É neste quadro que na URSS, a partir de 1924, desenvolveu-se toda uma pesquisa e um projeto próprio para a Psicologia, de grandes potencialidades, formulado por Lev Vygotsky (1896-1934). De sólida formação marxista, ele examinou o conjunto da história da Psicologia, criticando suas limitações e sustentou que “(…) a consciência era um conceito que deveria permanecer no campo da Psicologia, argumentando que ela deveria ser estudada por meios objetivos” (15). A especificidade deste programa é dada pela sua concepção de que “(…) nem a psicologia subjetiva nem as tentativas muito simplificadas para reduzir o todo da atividade consciente a simples esquemas reflexos proporcionariam um modelo satisfatório da psicologia humana.

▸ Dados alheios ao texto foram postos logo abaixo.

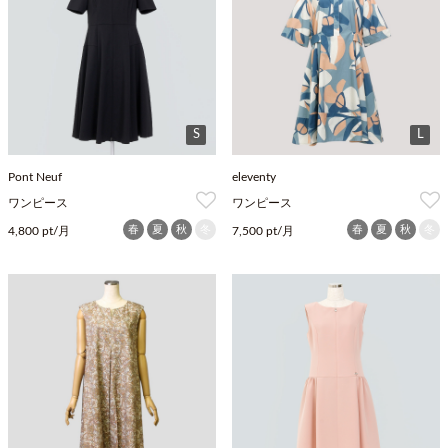
S
L
Pont Neuf
eleventy
ワンピース
ワンピース
春
夏
秋
冬
春
夏
秋
冬
4,800 pt/月
7,500 pt/月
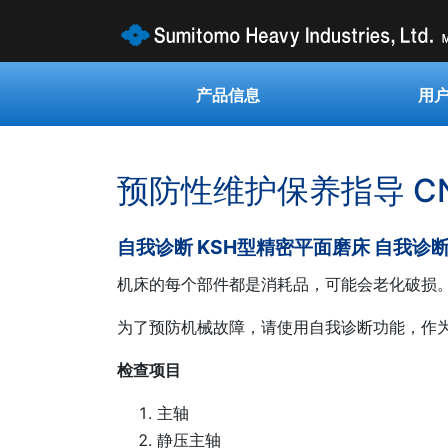
产品信息
用
预防性维护保养指导 C
自我诊断 KSH型精密平面磨床 自我诊
机床的每个部件都是消耗品，可能会老化破损。
为了预防机械故障，请使用自我诊断功能，作为
检查项目
主轴
静压主轴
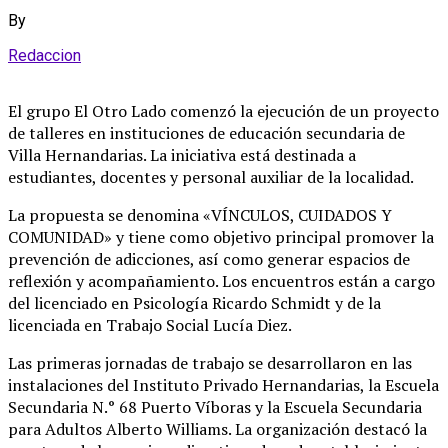
By
Redaccion
El grupo El Otro Lado comenzó la ejecución de un proyecto
de talleres en instituciones de educación secundaria de
Villa Hernandarias
. La iniciativa está destinada a
estudiantes, docentes y personal auxiliar de la localidad
.
La propuesta se denomina «VÍNCULOS, CUIDADOS Y
COMUNIDAD» y tiene como objetivo principal promover la
prevención de adicciones, así como generar espacios de
reflexión y acompañamiento
. Los encuentros están a cargo
del licenciado en Psicología Ricardo Schmidt y de la
licenciada en Trabajo Social Lucía Diez
.
Las primeras jornadas de trabajo se desarrollaron en las
instalaciones del Instituto Privado Hernandarias, la Escuela
Secundaria N.° 68 Puerto Víboras y la Escuela Secundaria
para Adultos Alberto Williams
. La organización destacó la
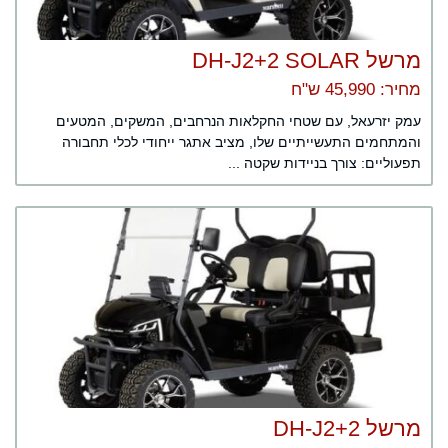
מרשל DH-J2+2 SOLAR
מחיר: 45,990 ש"ח
עמק יזרעאל, עם שטחי החקלאות הנרחבים, המשקים, המטעים
והמתחמים התעשייתיים שלו, מציב אתגר ייחודי לכלי תחבורה
תפעוליים: צורך בניידות שקטה ...
מרשל DH-J2+2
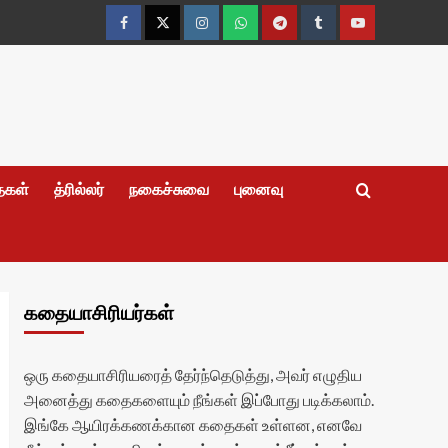
Facebook
Twitter
Instagram
Whatsapp
Telegram
Tumblr
YouTube
தைகள்
த்ரில்லர்
நகைச்சுவை
புனைவு
கதையாசிரியர்கள்
ஒரு கதையாசிரியரைத் தேர்ந்தெடுத்து, அவர் எழுதிய
அனைத்து கதைகளையும் நீங்கள் இப்போது படிக்கலாம்.
இங்கே ஆயிரக்கணக்கான கதைகள் உள்ளன, எனவே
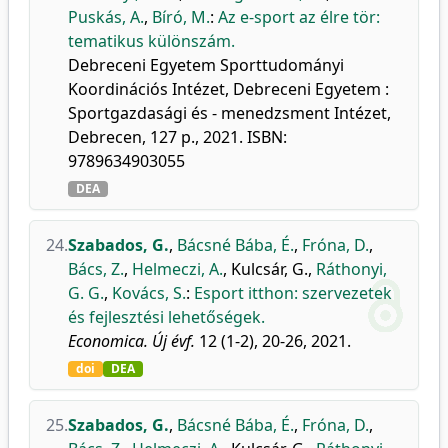
Puskás, A.
,
Bíró, M.
:
Az e-sport az élre tör:
tematikus különszám.
Debreceni Egyetem Sporttudományi
Koordinációs Intézet, Debreceni Egyetem :
Sportgazdasági és - menedzsment Intézet,
Debrecen, 127 p., 2021. ISBN:
9789634903055
DEA
24.
Szabados, G.
,
Bácsné Bába, É.
,
Fróna, D.
,
Bács, Z.
,
Helmeczi, A.
,
Kulcsár, G.
,
Ráthonyi,
G. G.
,
Kovács, S.
:
Esport itthon: szervezetek
és fejlesztési lehetőségek.
Economica. Új évf.
12 (1-2), 20-26, 2021.
doi
DEA
25.
Szabados, G.
,
Bácsné Bába, É.
,
Fróna, D.
,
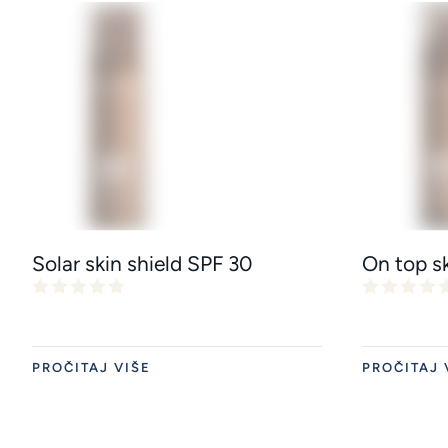
Solar skin shield SPF 30
On top sk
PROČITAJ VIŠE
PROČITAJ 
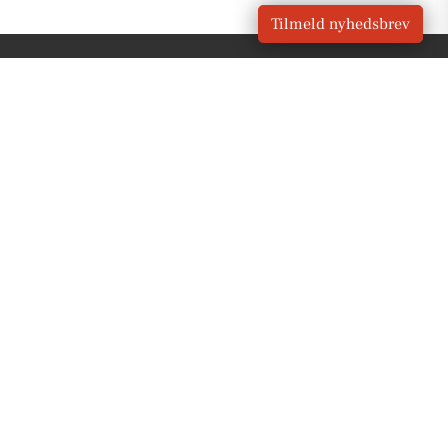
Tilmeld nyhedsbrev
VORES
Holsted
OM VORES DIGITAL
Om os
For annoncører
Vilkår og Privatlivspolitik
Kontakt VORES Digital
Administrer samtykke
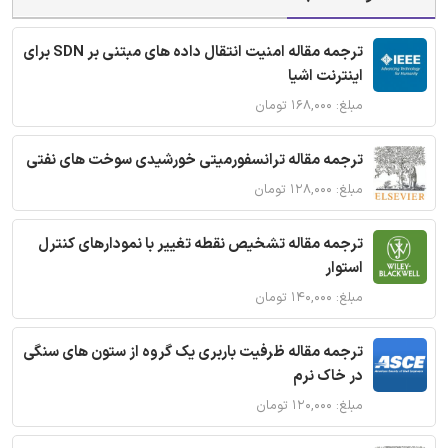
ترجمه مقاله امنیت انتقال داده های مبتنی بر SDN برای
اینترنت اشیا
مبلغ: ۱۶۸,۰۰۰ تومان
ترجمه مقاله ترانسفورمیتی خورشیدی سوخت های نفتی
مبلغ: ۱۲۸,۰۰۰ تومان
ترجمه مقاله تشخیص نقطه تغییر با نمودارهای کنترل
استوار
مبلغ: ۱۴۰,۰۰۰ تومان
ترجمه مقاله ظرفیت باربری یک گروه از ستون های سنگی
در خاک نرم
مبلغ: ۱۲۰,۰۰۰ تومان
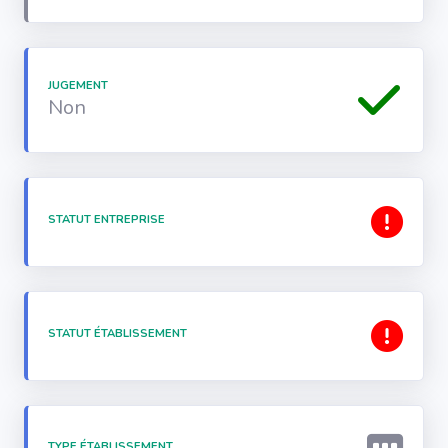
JUGEMENT
Non
STATUT ENTREPRISE
STATUT ÉTABLISSEMENT
TYPE ÉTABLISSEMENT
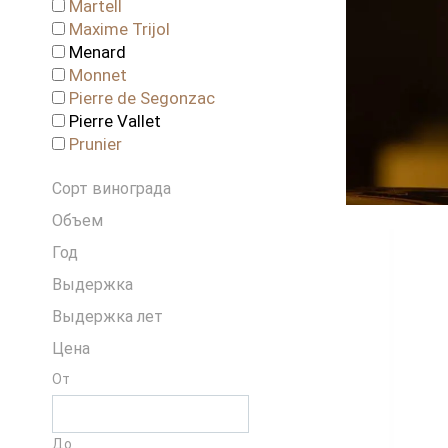
Martell
Maxime Trijol
Menard
Monnet
Pierre de Segonzac
Pierre Vallet
Prunier
Сорт винограда
Объем
Год
Выдержка
Выдержка лет
Цена
От
До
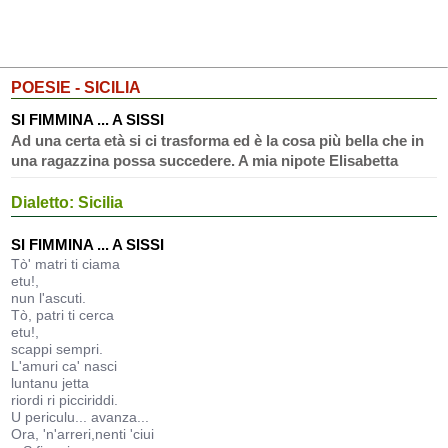
POESIE - SICILIA
SI FIMMINA ... A SISSI
Ad una certa età si ci trasforma ed è la cosa più bella che in
una ragazzina possa succedere. A mia nipote Elisabetta
Dialetto: Sicilia
SI FIMMINA ... A SISSI
Tò' matri ti ciama
etu!,
nun l'ascuti.
Tò, patri ti cerca
etu!,
scappi sempri.
L'amuri ca' nasci
luntanu jetta
riordi ri picciriddi.
U periculu... avanza...
Ora, 'n'arreri,nenti 'ciui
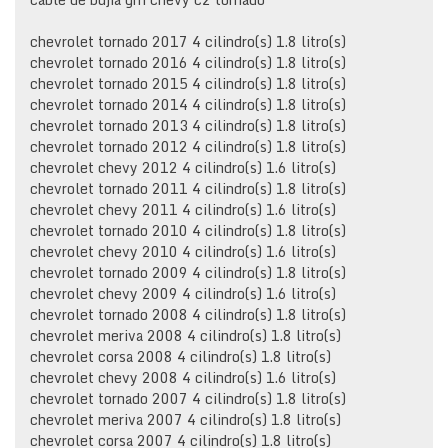
chevrolet tornado 2017 4 cilindro(s) 1.8 litro(s)
chevrolet tornado 2016 4 cilindro(s) 1.8 litro(s)
chevrolet tornado 2015 4 cilindro(s) 1.8 litro(s)
chevrolet tornado 2014 4 cilindro(s) 1.8 litro(s)
chevrolet tornado 2013 4 cilindro(s) 1.8 litro(s)
chevrolet tornado 2012 4 cilindro(s) 1.8 litro(s)
chevrolet chevy 2012 4 cilindro(s) 1.6 litro(s)
chevrolet tornado 2011 4 cilindro(s) 1.8 litro(s)
chevrolet chevy 2011 4 cilindro(s) 1.6 litro(s)
chevrolet tornado 2010 4 cilindro(s) 1.8 litro(s)
chevrolet chevy 2010 4 cilindro(s) 1.6 litro(s)
chevrolet tornado 2009 4 cilindro(s) 1.8 litro(s)
chevrolet chevy 2009 4 cilindro(s) 1.6 litro(s)
chevrolet tornado 2008 4 cilindro(s) 1.8 litro(s)
chevrolet meriva 2008 4 cilindro(s) 1.8 litro(s)
chevrolet corsa 2008 4 cilindro(s) 1.8 litro(s)
chevrolet chevy 2008 4 cilindro(s) 1.6 litro(s)
chevrolet tornado 2007 4 cilindro(s) 1.8 litro(s)
chevrolet meriva 2007 4 cilindro(s) 1.8 litro(s)
chevrolet corsa 2007 4 cilindro(s) 1.8 litro(s)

Uma nova síntese das verdades parciais dos modos anteriores de estudo deveria ser encontrada. Foi Vygotsky quem anteviu os contornos desta nova síntese” (16). Neste programa ele buscou a descrição e a explicação dos processos psicológicos superiores situando-os como processos que ocorrem em interações sociais.

“Vygotsky deixou de ser editado por 20 anos, a partir de 1936”.

No período que vai até 1935, embora houvesse uma valorização da psicologia pavloviana, existiu espaço filosófico e institucional para todo o trabalho de Vygotsky e de seus discípulos como Luria e Leontiev. Já a partir de 1936 o partido bolchevique proibiu os testes psicológicos, as revistas especializadas em Psicologia foram desativadas e Vygotsky deixou de ser publicado por vinte anos (17). Mas, depois da Segunda Guerra, a psicologia soviética teve também o seu fórum institucional para dar a última palavra nos problemas científicos em investigação. Em 1950 uma Sessão Comum da Academia de Ciências da URSS com a Academia de Ciências Médicas sobre os problemas fisiológicos da teoria do acadêmico I. P. Pavlov afirma o programa pavloviano como o programa para a psicologia soviética (18).

Este conjunto de proposições científicas e filosóficas teve para o movimento comunista internacional o caráter de verdadeiras resoluções políticas. Os textos afinados com as posições “dominantes” foram os únicos divulgados. Ocorreu toda uma orientação para a jovem intelectualidade marxista trabalhar nestas teses (19). Contudo, cometeríamos uma grave omissão se concluíssemos este relato sem afirmar que nem todos aderiram ou fizeram “autocríticas”. Entre os físicos, por exemplo, de formação marxista Fock, russo, Taketani, japonês, Schenberg, brasileiro e Haveman, alemão, sustentaram suas posições com independência relativamente às posições predominantes na URSS. Porém, o exame crítico destes problemas pelas correntes marxistas-leninistas não é um problema resolvido mesmo na década de 1980. No Brasil, por exemplo, a revista Princípios publicou durante toda a sua existência (1979-1991) um único artigo sobre Psicologia. Trata-se de uma crítica filosófica à psicanálise freudiana de autoria do soviético Stoliarov (Princípios, n. 8, 1984).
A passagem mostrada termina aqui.